Egyptian court acquits men accused of abusing a Coptic woman

CAIRO (AP) – An Egyptian criminal court has acquitted three Muslim men accused of undressing a Coptic Christian woman and marching her on the streets of a village in southern Egypt in 2016, the state’s official news agency reported.

The three were sentenced to 10 years in prison in January before being detained and were on trial for the attack in southern Minya province, where an armed Muslim mob attacked the woman 70 years ago. years later, rumors spread that her son was having an affair with a Muslim woman. Such relationships are taboo in conservative Egypt.

The court handed down the verdict as the trial of the three ended on Thursday.

Egypt’s chief prosecutor, Hamada el-Sawy, on Friday instructed his legal team to consider a possible appeal, MENA news agency reported.

The May 2016 attack shocked the country. At the time, Anba Makarios, Minya’s top Christian cleric, told a talk show host on the private Dream TV network that the woman had been dragged from home by the mob that beat and insulted her Before they stripped her of her clothes and she walked the streets chanting Allahu Akbar or “God is great.”

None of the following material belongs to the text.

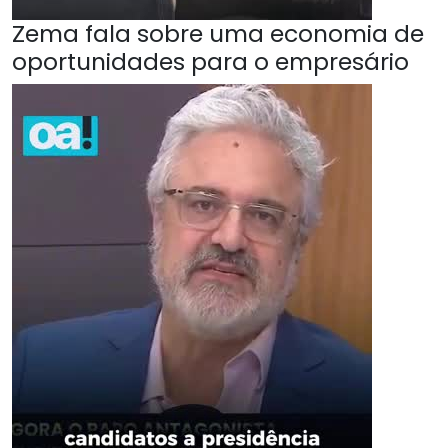
Zema fala sobre uma economia de
oportunidades para o empresário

It also caused a storm of condemnation on social networks, where users blamed the incident of strong influence in the area of ​​ultra-conservative Muslims known as Salafis. In the same eruption of sectarian violence, seven Christian houses were looted and set on fire in the village of Minya in Karma.

Christians, who make up nearly 10 percent of Egypt’s population of more than 100 million, have long complained of discrimination by the Muslim majority.

Also on Friday, the European Parliament adopted a resolution condemning Egypt’s “deteriorating” human rights conditions. The resolution was due to the decision of Italian prosecutors to officially investigate four high-ranking members of the Egyptian security forces for the abduction, torture and murder in 2016 of Italian student Giulio Regeni in Egypt.

The Egyptian parliament promptly denounced the resolution as unacceptable. The measure accuses the Egyptian authorities of “deceiving” and “impeding” the progress of the investigation and called on EU member states to pressure Egypt to cooperate with the Italian judicial authorities to allow a formal indictment of the four suspects. However, such resolutions of the European Parliament are of little significance, as foreign affairs are left to each Member State.

Since last month, Egyptian prosecutors have insisted that Regeni’s killer remains unknown. Authorities said the Cambridge University doctoral student had fallen victim to ordinary robbers.

The EU parliament’s resolution also listed a set of human rights violations in Egypt last year and condemned the recent crackdown on the Egyptian Personal Rights Initiative, one of the few remaining defense groups in the country.